Diesel News’ man in Europe, Brian Weatherley, left a recent Mercedes-Benz FutureLab seminar with a spinning head, wondering how exactly do you go about creating the dashboard of the future?
Standing in front of a collection of computer screens and inter-active video-gaming paraphernalia ,Alexander Graf from Mercedes’ department of Digital Graphic Design Realisation explains: “At the beginning we have an initial draft [sketch] version for the UI, so basically we try to comply with the legal requirements, the specification, what needs to be shown on a display, and how can we place and position things on it…then using Photoshop we make a 2-D picture of that.”
However, as 2-D pictures are not particularly flexible from a designer’s perspective, from those 2-D renderings a more dynamic 3-D on-screen version is created. Which is where the computer artists and animators come in. “In a 3-D version you get an idea of the two tubes [dials], but also the truck and the street,” says Graf. “In 3-D it’s very flexible what you can see; regardless of the size of the screen or the aspect ratio, in the end I can use the design for several generations of UI.”
Using a ‘Here’s one I did earlier’ example, Graf showed us an attractive, main dash display with two digital dials (more accurately ‘quadrants’) consisting of a conventional rev counter and speedo on either side of the screen. The central area, however, was filled by a stylised animated view of the road ahead (like a sat-nav) that disappears into an artificial horizon.

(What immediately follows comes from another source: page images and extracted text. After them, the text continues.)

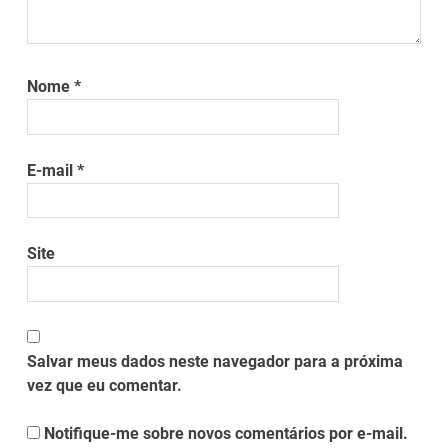
Nome
*
E-mail
*
Site
Salvar meus dados neste navegador para a próxima
vez que eu comentar.
Notifique-me sobre novos comentários por e-mail.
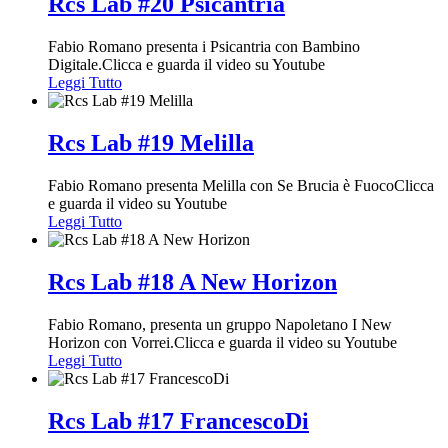
Rcs Lab #20 Psicantria
Fabio Romano presenta i Psicantria con Bambino
Digitale.Clicca e guarda il video su Youtube
Leggi Tutto
Rcs Lab #19 Melilla
Fabio Romano presenta Melilla con Se Brucia è FuocoClicca
e guarda il video su Youtube
Leggi Tutto
Rcs Lab #18 A New Horizon
Fabio Romano, presenta un gruppo Napoletano I New
Horizon con Vorrei.Clicca e guarda il video su Youtube
Leggi Tutto
Rcs Lab #17 FrancescoDi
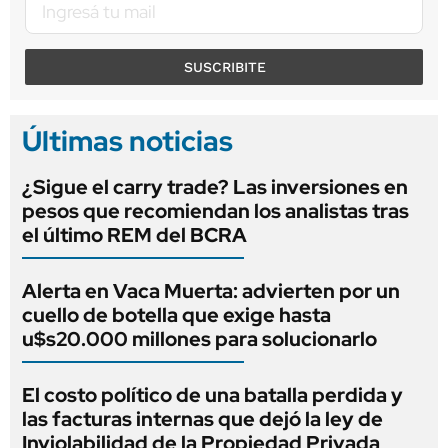
SUSCRIBITE
Últimas noticias
¿Sigue el carry trade? Las inversiones en
pesos que recomiendan los analistas tras
el último REM del BCRA
Alerta en Vaca Muerta: advierten por un
cuello de botella que exige hasta
u$s20.000 millones para solucionarlo
El costo político de una batalla perdida y
las facturas internas que dejó la ley de
Inviolabilidad de la Propiedad Privada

Meanwhile, Graf reports that the next step “Is to see what the UI looks like when it’s moving, because it’s not just static. The speed and rpm indicators are in motion and sometimes we have simulations to give us an idea of how the pointer moves in the dial, whether it’s readable, if there’s too much distraction, is the contrast OK? Could the centre section also be inter-active? Does it show ‘reality’ out there?”

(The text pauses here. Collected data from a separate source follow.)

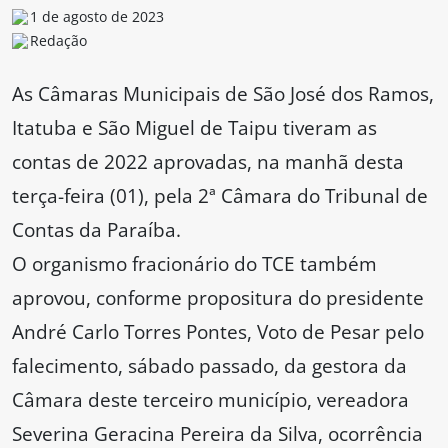
1 de agosto de 2023
Redação
As Câmaras Municipais de São José dos Ramos,
Itatuba e São Miguel de Taipu tiveram as
contas de 2022 aprovadas, na manhã desta
terça-feira (01), pela 2ª Câmara do Tribunal de
Contas da Paraíba.
O organismo fracionário do TCE também
aprovou, conforme propositura do presidente
André Carlo Torres Pontes, Voto de Pesar pelo
falecimento, sábado passado, da gestora da
Câmara deste terceiro município, vereadora
Severina Geracina Pereira da Silva, ocorrência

The 3-D landscape with its animated ‘rolling’ view of the road within the centre of the screen is undoubtedly one of the more engaging features, not least as it replicates in a graphic form what a driver sees through the windscreen, but with some subtle additions. For example, it can simulate a vehicle passing the truck, gradually appearing beside it on the screen before accelerating away towards the horizon. It’s a neat trick, but one with a useful purpose as those animated vehicles could form part of a blind-spot detection system, alerting a driver to their proximity.

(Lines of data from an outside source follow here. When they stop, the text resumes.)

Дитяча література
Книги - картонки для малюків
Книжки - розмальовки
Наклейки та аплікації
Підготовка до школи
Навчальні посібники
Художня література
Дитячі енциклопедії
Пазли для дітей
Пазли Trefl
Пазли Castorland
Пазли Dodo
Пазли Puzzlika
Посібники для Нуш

But why animate things? “Sometimes it’s good to see the vehicle in front of you moving,” reckons Graf, before adding “if you work with that you get many new ideas.” One of which is a traffic-sign ‘recognition ‘assist’, whereby approaching signs (for example showing a reduction in the speed limit) are flagged-up to the driver in the animated landscape as the truck approaches them. ‘So what?’ I hear you say, ‘the driver sees them anyway.’ That’s true, but the beauty of the animated road is that it continues to show the driver the highlighted sign on the screen, even once it’s been passed, so it can’t be forgotten or ignored.
An equally-intriguing element of the digital dash is that, in Graf’s words, “We not only have intelligence here, but emotion too.” A perfect example of that is the use of different colours surrounding the horizon on the animated road. A graduated ‘cool’ blue tinge around it indicates there’s nothing nasty up-ahead, helping to keep a driver calm and relaxed. But change the background colour to red and you’re immediately flagging-up that there’s an approaching hazard. Once negotiated, the blue background returns, allowing the driver to ‘stand-easy’ again, whilst still being alert. For me, it’s a fascinating proposition with real potential.
Naturally, says Graf, the secret of good digital design is to not overload the driver with signals. “We don’t want to have too much distraction. It [the system] has to be double-checked with engineers, and our functional colleagues. This is how we approach the design concept.”